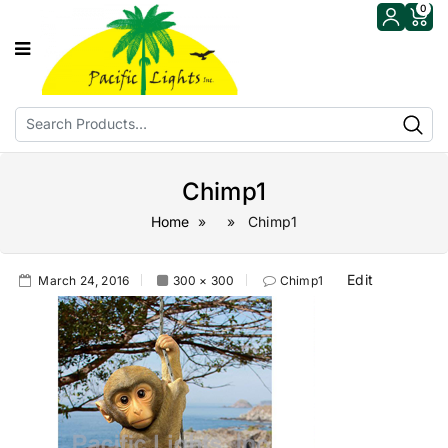
0
Chimp1
Home
» » Chimp1
Edit
March 24, 2016
300 × 300
Chimp1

..............................

▶ Task requirements
Every record must be transcribed faithfully, with no picture carried over.

▶ Task result
0
Chimp1
Home
» » Chimp1
Edit
March 24, 2016
300 × 300
Chimp1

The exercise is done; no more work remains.